Mark is a list and schedule man by nature and over the years he’s converted me. Lists help my failing memory and schedules give me a framework with which to organize our days. Though I was always pretty organized at work, it wasn’t until I was home fulltime that I became interested in becoming more organized at home. In making Me-time Mondays a part of our weekly schedule I’ve insured that we take some time for ourselves every week. And since that seems to be working so well, I’ve decided we should increase our scheduling to include some light cleaning. Call me crazy, but this week I made a chore schedule. Now every night we have a goal, a focus for what we should get done instead of looking around at our overwhelmingly messy house and not knowing where to start. For example, after Noah went to bed last night I straightened the rooms on the second floor while Mark collected and did loads of towels and linens. Today I need to do Noah’s laundry and Mark needs to concentrate on straightening the first floor. And while we both have an assignment each night, the chores don’t need to be done alone, but one of us is in charge of making sure they get done. For instance though Mark started the towels last night, I helped fold them and put them away. The schedule is really just the basics of not letting the house fall into total chaos – there is no dusting or heavy cleaning involved. We usually save those tasks for when we are expecting company, so that while we live in filth we don’t exhibit it. This whole chore schedule is new, so we’ll see how it goes. It sure makes us sound exciting, doesn’t it?
10 comments:
you should totally go on tour.
just kidding. it's not only important, but ADMIRABLE that you came up with that! in fact, I may steal it. I'm lucky in that since sean is off mondays and we have to pay for that day in daycare anyways, he takes bella to school and then comes home and cleans. on his own! but not everything gets done so we may wind up divvying up the rest.
we have to dust, or we may never find some of our knicknacks. it may be because of all the traffic on our street, but we get shitloads of dust in our house.
I've noticed that Noah's name appears nowhere on the chore schedule. What's up with that? And don't get me started on the damn cats...
I'm with Patrice – it's a great idea.
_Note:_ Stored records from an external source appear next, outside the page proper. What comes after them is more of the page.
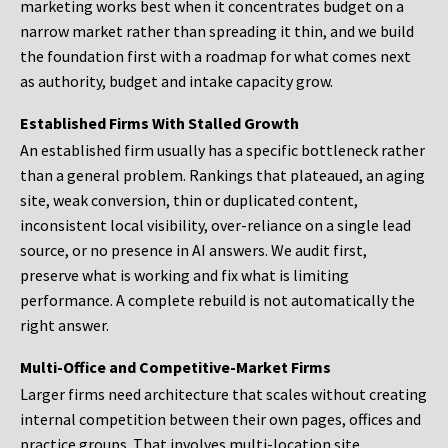
marketing works best when it concentrates budget on a
narrow market rather than spreading it thin, and we build
the foundation first with a roadmap for what comes next
as authority, budget and intake capacity grow.
Established Firms With Stalled Growth
An established firm usually has a specific bottleneck rather
than a general problem. Rankings that plateaued, an aging
site, weak conversion, thin or duplicated content,
inconsistent local visibility, over-reliance on a single lead
source, or no presence in AI answers. We audit first,
preserve what is working and fix what is limiting
performance. A complete rebuild is not automatically the
right answer.
Multi-Office and Competitive-Market Firms
Larger firms need architecture that scales without creating
internal competition between their own pages, offices and
practice groups. That involves multi-location site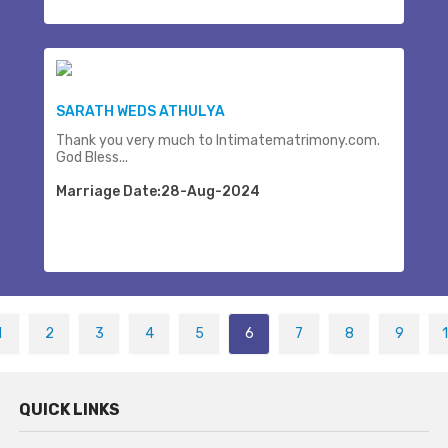
SARATH WEDS ATHULYA
Thank you very much to Intimatematrimony.com.
God Bless...
Marriage Date:28-Aug-2024
1
2
3
4
5
6
7
8
9
QUICK LINKS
We don't even have a monkey to wrangle, but if we didn't make chore lists, we would have a super-clean living room and bathroom (the two rooms other people see), and everything else would be a hellhole.
Enjoy the French BYOB! Which one is it?
La Boheme. I've only been once before and it was to die for, so I'm looking forward to a return trip.
I always wondered how SAHMs with kids preschool age and younger get anything done. When they are tiny you spend all of your time feeding them and doing their laundry. As they get older and can do more you spend all of your time feeding them and keeping them out of trouble. We never get anything done even on weekends because both of us do things with Dermot. We're starting to give that up a little bit, but not much. We tried to come up with a schedule months ago, and I just never did it. I'm even too lazy and tired to create the damn list.
My mother was the list nazi, so I've rebelled by NOT making lists around here. And, my husband refuses to accept a honey-do type thing. That said, I'm TOTALLY jealous of your organization, and find myself wishing I could get motivated enough to create (and stick to) some kind of schedule. Maybe I should stop trying so hard not to be my mother, and do it because it works.
You're lucky that Mark is up for that. I think, nay KNOW! that there are a lot of men (maybe just around here) that would see wash towels on a honey-do list and think hell no that's woman's work. Cavemen. Good luck and good organizing!
I would NEVER marry a man who would think washing towels was woman's work. Never. And noone should. They should be left to die alone.
I also think your chore schedule is a great idea. My E doesn't think washing towels is beneath him, he just thinks that washing towels is something you do tomorrow.
Please keep us updated with the chore schedule. We've tried different things but they don't seem to work. The schedule is a great idea!